- Opening Delimiter -
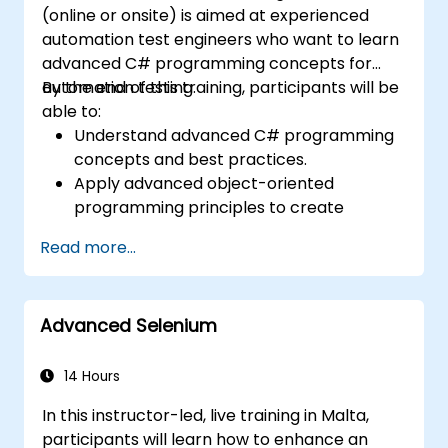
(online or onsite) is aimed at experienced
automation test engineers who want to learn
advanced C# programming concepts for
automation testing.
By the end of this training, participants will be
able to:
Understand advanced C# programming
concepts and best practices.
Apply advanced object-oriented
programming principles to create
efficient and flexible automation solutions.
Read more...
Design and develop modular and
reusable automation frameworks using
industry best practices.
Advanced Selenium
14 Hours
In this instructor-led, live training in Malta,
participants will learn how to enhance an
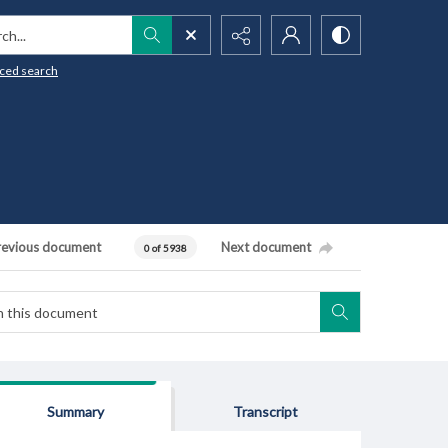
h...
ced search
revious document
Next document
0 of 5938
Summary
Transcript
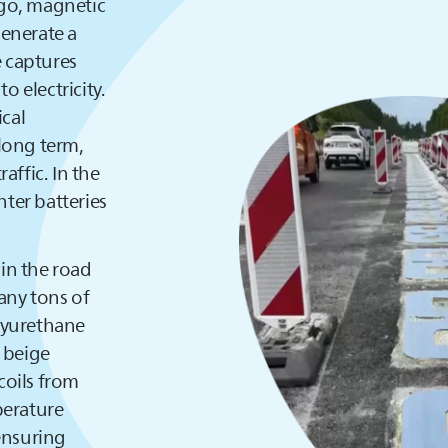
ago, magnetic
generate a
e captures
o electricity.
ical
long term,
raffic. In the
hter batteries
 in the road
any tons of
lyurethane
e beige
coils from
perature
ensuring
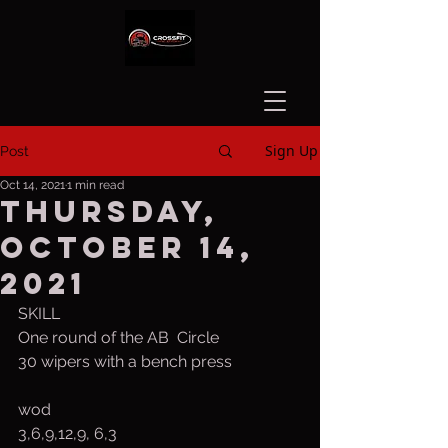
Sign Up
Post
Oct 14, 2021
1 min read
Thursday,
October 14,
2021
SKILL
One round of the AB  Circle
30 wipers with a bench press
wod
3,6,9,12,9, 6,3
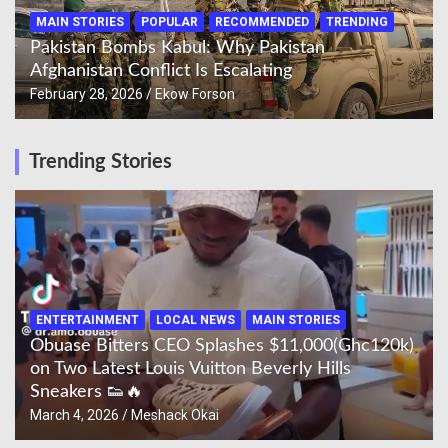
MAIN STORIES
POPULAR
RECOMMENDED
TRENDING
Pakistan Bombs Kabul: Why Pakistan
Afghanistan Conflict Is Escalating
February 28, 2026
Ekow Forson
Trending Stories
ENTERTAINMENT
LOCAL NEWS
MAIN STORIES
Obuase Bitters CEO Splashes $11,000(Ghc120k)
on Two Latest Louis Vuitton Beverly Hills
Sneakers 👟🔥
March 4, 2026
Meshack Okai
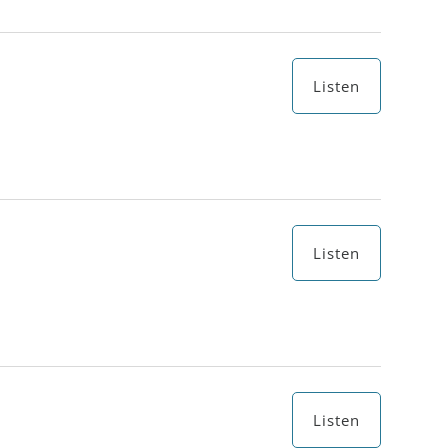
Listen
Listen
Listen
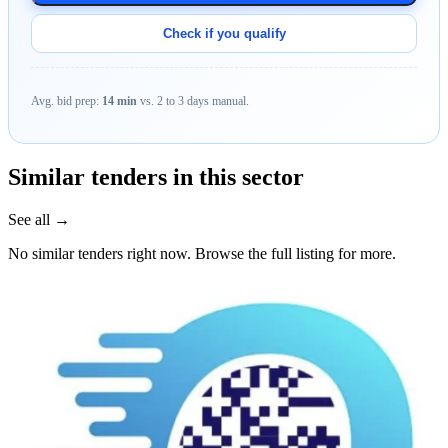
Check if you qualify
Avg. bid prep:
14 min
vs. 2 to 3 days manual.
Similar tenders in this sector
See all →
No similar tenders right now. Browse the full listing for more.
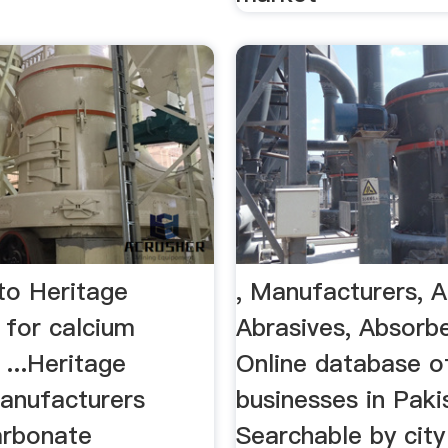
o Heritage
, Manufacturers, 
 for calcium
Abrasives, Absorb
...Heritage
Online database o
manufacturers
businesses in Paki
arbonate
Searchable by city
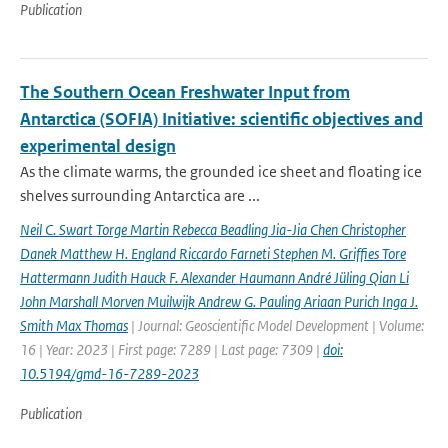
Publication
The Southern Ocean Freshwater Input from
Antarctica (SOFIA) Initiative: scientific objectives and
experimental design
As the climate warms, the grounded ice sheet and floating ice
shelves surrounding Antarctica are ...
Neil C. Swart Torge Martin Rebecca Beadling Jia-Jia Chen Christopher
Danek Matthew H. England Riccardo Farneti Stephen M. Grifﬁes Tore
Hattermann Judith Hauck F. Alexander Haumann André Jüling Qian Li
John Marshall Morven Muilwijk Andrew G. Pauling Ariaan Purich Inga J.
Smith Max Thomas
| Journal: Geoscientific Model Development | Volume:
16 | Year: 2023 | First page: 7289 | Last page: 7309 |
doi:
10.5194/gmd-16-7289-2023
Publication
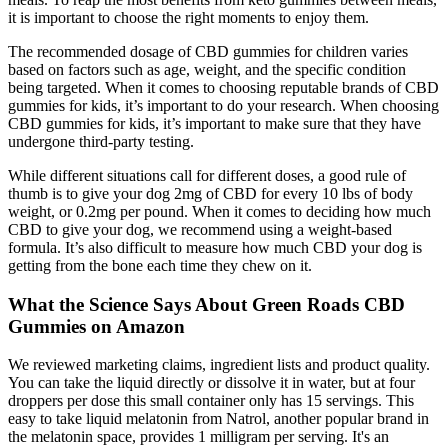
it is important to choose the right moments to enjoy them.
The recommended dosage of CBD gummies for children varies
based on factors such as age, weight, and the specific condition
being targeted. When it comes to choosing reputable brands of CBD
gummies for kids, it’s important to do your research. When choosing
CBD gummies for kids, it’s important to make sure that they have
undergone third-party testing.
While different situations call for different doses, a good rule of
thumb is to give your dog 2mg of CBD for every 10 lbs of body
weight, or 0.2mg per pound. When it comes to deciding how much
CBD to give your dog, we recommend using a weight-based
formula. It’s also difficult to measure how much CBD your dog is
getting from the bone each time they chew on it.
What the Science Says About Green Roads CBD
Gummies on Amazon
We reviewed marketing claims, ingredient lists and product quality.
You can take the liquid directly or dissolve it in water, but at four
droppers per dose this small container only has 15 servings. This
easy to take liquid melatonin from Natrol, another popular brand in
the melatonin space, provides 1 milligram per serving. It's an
- Closing Delimiter -
- Opening Delimiter -
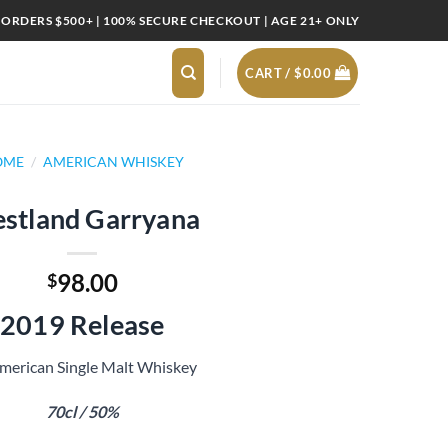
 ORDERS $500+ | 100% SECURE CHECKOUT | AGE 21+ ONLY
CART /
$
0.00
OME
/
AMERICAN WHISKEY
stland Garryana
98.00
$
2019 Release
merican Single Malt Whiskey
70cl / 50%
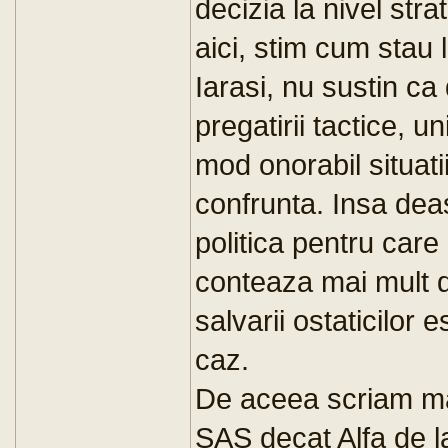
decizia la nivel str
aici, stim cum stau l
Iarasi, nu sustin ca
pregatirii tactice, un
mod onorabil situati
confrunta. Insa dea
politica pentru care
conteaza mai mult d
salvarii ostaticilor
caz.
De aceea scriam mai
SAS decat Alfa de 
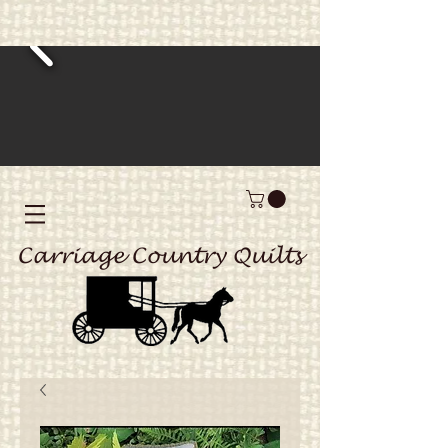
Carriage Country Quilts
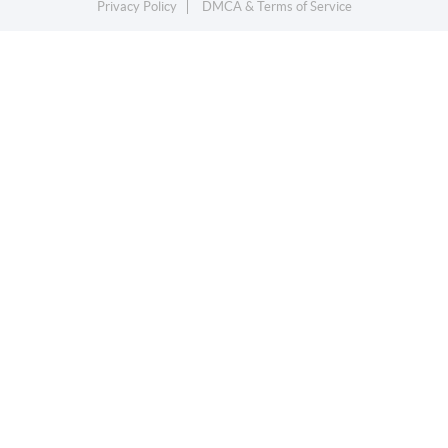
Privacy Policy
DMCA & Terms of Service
- Closing Delimiter -
- Opening Delimiter -
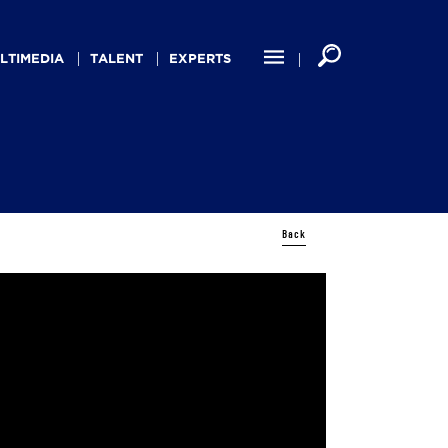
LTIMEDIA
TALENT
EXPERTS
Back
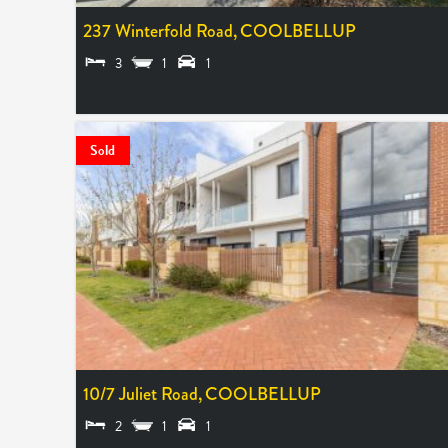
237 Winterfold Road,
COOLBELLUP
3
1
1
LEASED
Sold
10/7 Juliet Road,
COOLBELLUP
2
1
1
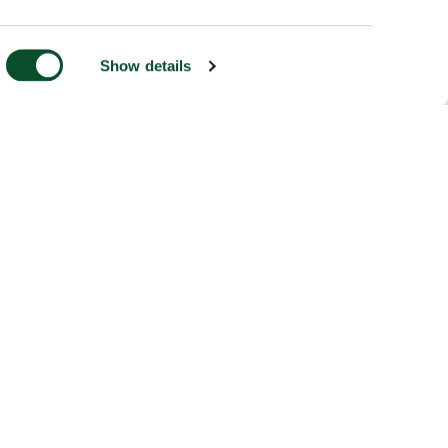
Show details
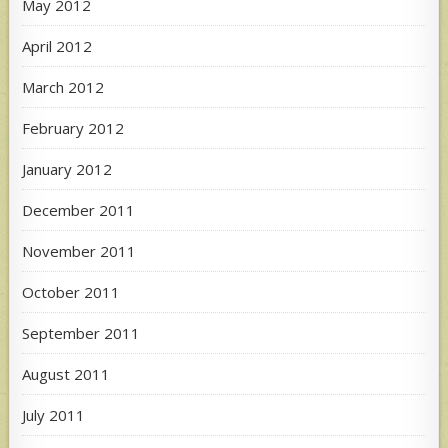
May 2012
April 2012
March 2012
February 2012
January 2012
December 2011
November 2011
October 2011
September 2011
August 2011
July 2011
- Closing Delimiter -
Exercise: What is wanted is a copy of every line in the listing that includes the word "concepts".

Output of the task:
advanced C# programming concepts for
concepts and best practices.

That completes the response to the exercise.